═════ EXCERPTED DATA ═════
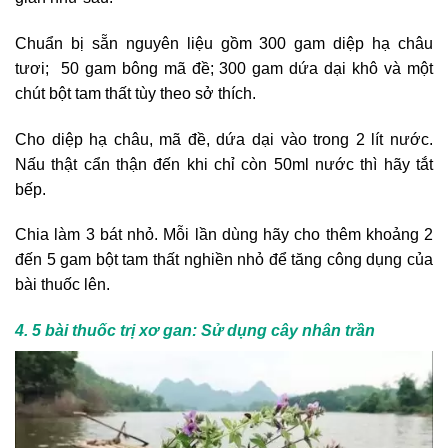
Chuẩn bị sẵn nguyên liệu gồm 300 gam diệp hạ châu
tươi; 50 gam bông mã đề; 300 gam dứa dại khô và một
chút bột tam thất tùy theo sở thích.
Cho diệp hạ châu, mã đề, dứa dại vào trong 2 lít nước.
Nấu thật cẩn thận đến khi chỉ còn 50ml nước thì hãy tắt
bếp.
Chia làm 3 bát nhỏ. Mỗi lần dùng hãy cho thêm khoảng 2
đến 5 gam bột tam thất nghiền nhỏ để tăng công dụng của
bài thuốc lên.
4. 5 bài thuốc trị xơ gan: Sử dụng cây nhân trần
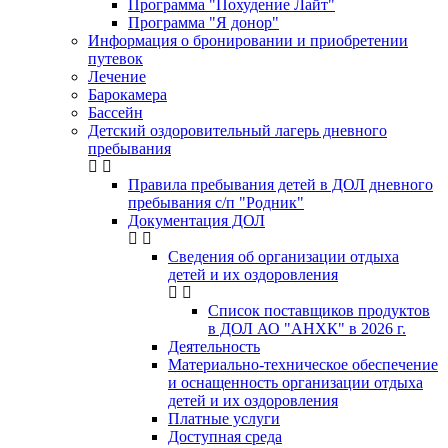
Программа "Похудение Лайт"
Программа "Я донор"
Информация о бронировании и приобретении
путевок
Лечение
Барокамера
Бассейн
Детский оздоровительный лагерь дневного
пребывания
Правила пребывания детей в ДОЛ дневного
пребывания с/п "Родник"
Документация ДОЛ
Сведения об организации отдыха
детей и их оздоровления
Список поставщиков продуктов
в ДОЛ АО "АНХК" в 2026 г.
Деятельность
Материально-техническое обеспечение
и оснащенность организации отдыха
детей и их оздоровления
Платные услуги
Доступная среда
═════
TASK PROMPT:
What are the lines from the one with "Детский оздоровительный лагерь дневного" through the end of the entries? Give them again exactly, both end lines included.

OUTPUT BELOW:
Детский оздоровительный лагерь дневного
пребывания
Правила пребывания детей в ДОЛ дневного
пребывания с/п "Родник"
Документация ДОЛ
Сведения об организации отдыха
детей и их оздоровления
Список поставщиков продуктов
в ДОЛ АО "АНХК" в 2026 г.
Деятельность
Материально-техническое обеспечение
и оснащенность организации отдыха
детей и их оздоровления
Платные услуги
Доступная среда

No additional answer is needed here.